Filter the entries below, keeping only lines with the word "сочи".

Dataset entries
□ □ □ □ □
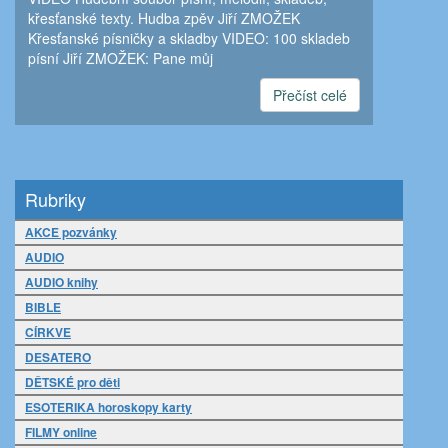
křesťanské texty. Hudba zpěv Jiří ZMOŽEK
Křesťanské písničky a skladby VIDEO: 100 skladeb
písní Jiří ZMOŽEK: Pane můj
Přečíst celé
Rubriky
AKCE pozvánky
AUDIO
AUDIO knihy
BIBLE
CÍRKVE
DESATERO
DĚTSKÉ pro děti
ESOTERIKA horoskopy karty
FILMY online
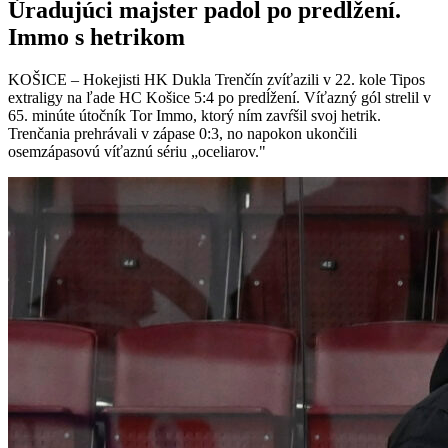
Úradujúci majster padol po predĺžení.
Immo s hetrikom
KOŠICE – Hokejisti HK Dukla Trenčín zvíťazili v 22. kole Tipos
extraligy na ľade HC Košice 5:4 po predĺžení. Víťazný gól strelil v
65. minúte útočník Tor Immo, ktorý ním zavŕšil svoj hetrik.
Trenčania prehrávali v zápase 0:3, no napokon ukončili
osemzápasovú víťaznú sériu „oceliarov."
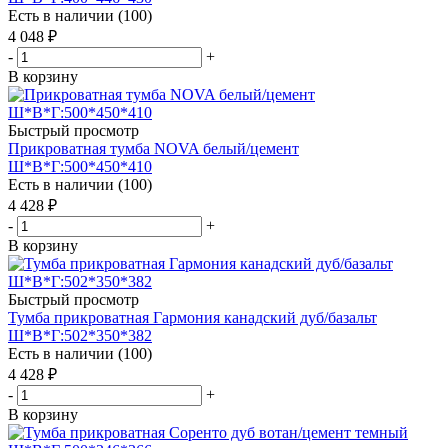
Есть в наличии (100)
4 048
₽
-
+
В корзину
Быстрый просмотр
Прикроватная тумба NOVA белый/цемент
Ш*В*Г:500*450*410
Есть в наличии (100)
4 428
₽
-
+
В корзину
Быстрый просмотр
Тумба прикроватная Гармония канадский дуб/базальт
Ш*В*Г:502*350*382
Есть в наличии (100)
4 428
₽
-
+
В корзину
□ □ □ □ □
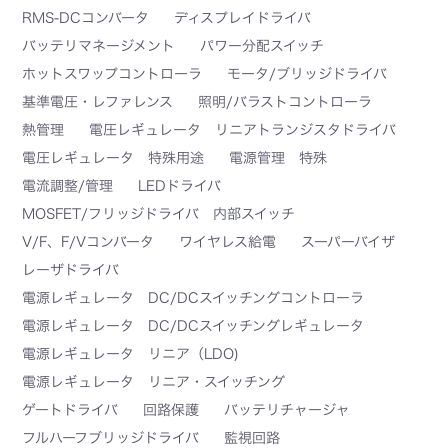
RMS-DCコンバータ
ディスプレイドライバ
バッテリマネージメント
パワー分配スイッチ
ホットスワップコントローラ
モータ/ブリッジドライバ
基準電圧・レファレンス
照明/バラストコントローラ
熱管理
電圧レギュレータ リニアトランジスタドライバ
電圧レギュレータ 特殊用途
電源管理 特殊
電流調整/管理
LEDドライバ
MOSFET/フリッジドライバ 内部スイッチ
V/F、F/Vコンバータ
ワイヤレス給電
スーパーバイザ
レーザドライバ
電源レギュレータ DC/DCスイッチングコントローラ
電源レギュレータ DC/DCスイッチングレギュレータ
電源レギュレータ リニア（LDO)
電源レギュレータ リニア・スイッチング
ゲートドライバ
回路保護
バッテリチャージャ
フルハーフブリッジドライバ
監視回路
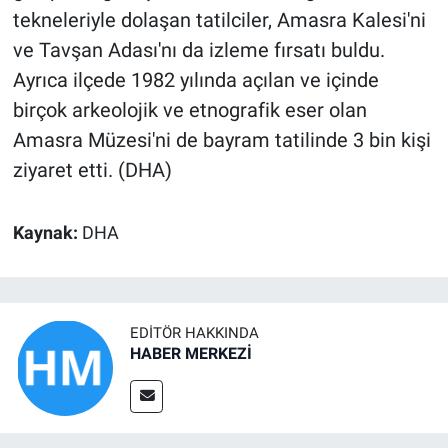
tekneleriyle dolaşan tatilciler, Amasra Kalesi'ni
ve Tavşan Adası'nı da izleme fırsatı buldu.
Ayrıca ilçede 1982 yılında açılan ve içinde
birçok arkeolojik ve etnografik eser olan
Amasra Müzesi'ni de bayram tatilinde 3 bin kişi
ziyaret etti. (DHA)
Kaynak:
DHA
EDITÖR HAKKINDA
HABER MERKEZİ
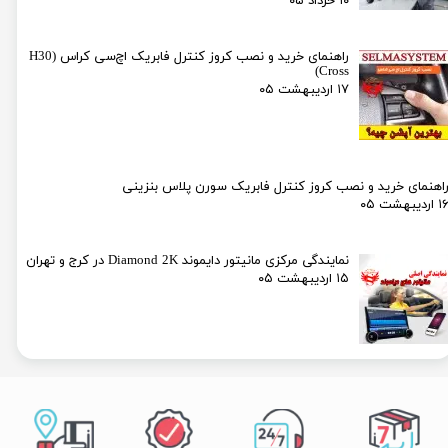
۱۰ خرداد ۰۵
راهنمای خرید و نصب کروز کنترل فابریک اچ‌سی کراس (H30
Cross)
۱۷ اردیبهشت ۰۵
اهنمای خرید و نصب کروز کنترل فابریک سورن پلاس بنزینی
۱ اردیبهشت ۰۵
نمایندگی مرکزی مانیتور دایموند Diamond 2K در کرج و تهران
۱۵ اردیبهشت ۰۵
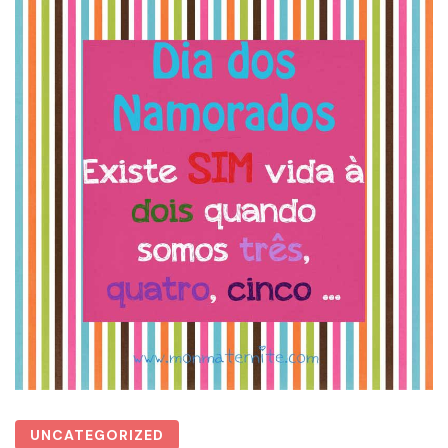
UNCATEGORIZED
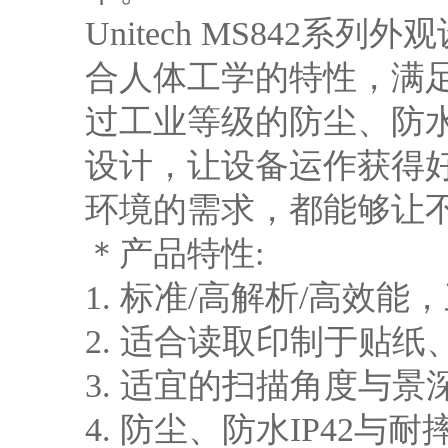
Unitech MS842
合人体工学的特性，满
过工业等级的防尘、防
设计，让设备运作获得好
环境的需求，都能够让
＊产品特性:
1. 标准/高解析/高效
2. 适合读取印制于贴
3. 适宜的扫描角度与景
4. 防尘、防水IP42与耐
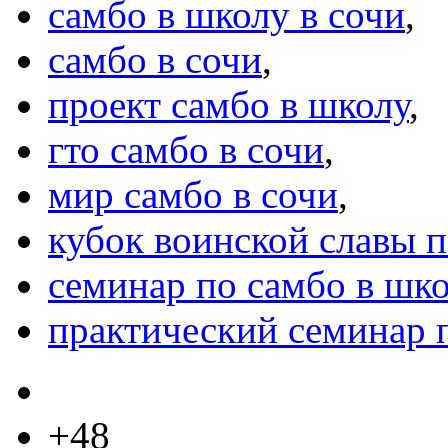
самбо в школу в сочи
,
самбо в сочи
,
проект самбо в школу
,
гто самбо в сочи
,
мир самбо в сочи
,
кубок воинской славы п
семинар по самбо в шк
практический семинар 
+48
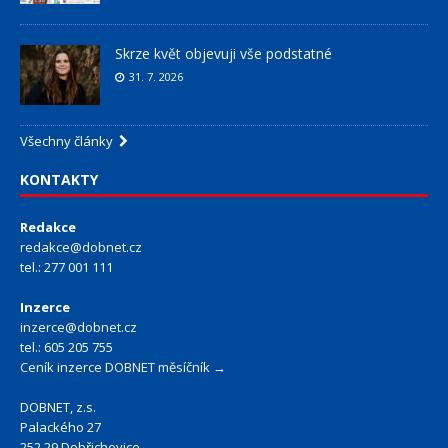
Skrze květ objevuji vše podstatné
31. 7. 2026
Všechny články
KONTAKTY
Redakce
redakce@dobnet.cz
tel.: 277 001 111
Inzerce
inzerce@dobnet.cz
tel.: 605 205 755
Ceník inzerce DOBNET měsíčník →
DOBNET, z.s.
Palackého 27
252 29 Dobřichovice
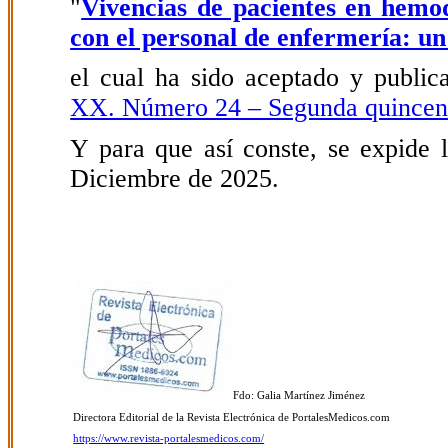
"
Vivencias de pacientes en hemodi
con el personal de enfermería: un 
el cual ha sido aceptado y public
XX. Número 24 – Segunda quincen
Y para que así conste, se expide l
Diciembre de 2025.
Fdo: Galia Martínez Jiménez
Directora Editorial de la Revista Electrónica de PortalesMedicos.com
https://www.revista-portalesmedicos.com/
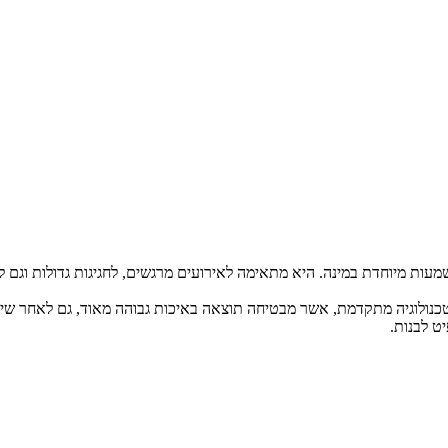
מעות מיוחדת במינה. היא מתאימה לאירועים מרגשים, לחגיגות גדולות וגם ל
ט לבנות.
□ □ □ □ □
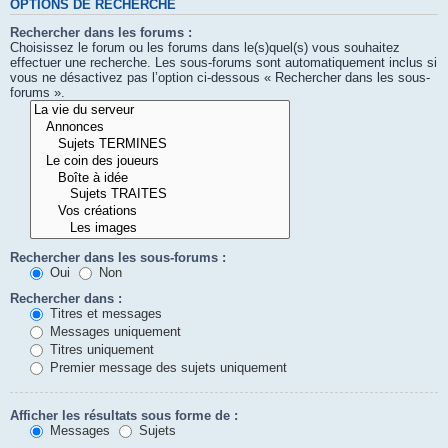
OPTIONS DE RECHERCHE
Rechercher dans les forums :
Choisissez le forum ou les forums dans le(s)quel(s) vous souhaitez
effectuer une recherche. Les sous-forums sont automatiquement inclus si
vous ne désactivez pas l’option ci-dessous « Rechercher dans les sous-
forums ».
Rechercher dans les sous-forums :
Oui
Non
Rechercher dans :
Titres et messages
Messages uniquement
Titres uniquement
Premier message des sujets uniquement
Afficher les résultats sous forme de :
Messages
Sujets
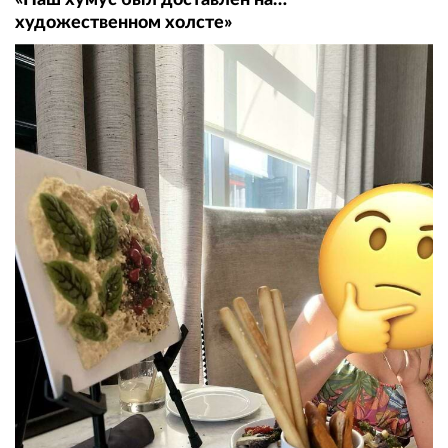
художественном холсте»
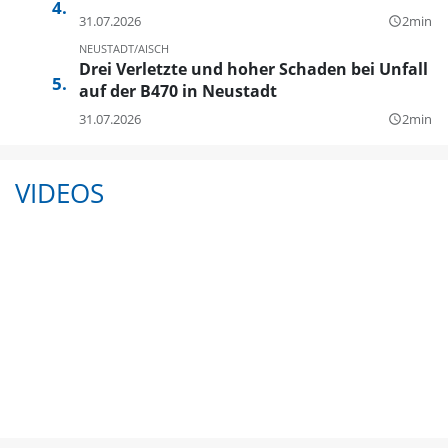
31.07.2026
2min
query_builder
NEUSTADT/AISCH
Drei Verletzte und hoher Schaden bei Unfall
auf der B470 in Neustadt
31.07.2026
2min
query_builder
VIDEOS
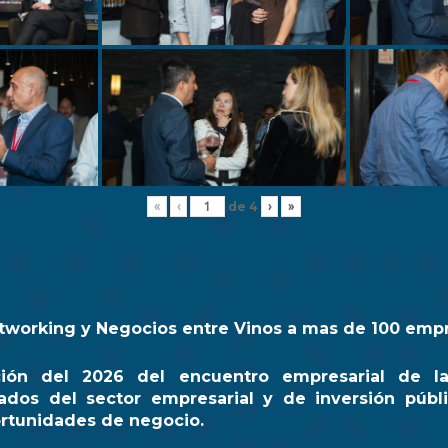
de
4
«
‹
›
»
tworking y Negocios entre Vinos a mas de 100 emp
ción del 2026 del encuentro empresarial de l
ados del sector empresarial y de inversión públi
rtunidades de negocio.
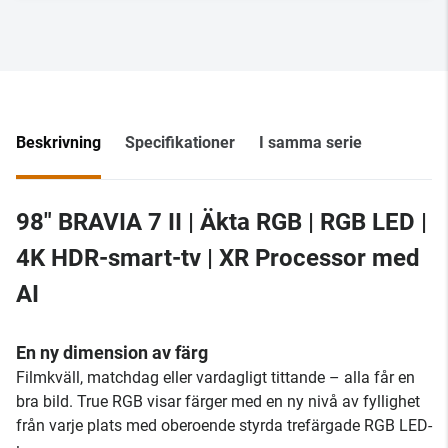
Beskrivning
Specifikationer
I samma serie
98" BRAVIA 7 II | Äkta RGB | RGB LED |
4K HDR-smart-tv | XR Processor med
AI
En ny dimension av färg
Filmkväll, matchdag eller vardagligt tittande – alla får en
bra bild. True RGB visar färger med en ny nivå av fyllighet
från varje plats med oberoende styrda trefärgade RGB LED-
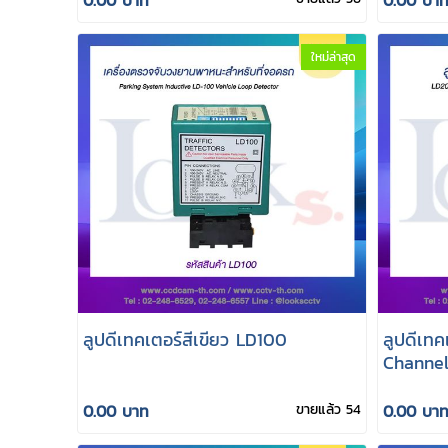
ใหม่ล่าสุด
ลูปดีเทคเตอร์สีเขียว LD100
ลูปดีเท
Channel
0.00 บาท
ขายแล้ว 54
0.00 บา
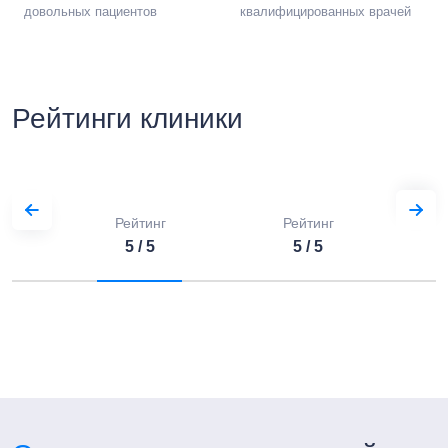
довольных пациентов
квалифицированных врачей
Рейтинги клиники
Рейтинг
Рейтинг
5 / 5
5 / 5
□ □ □ □ □
→ EXERCISE ANSWER
самбо в школу в сочи
самбо в сочи
гто самбо в сочи
мир самбо в сочи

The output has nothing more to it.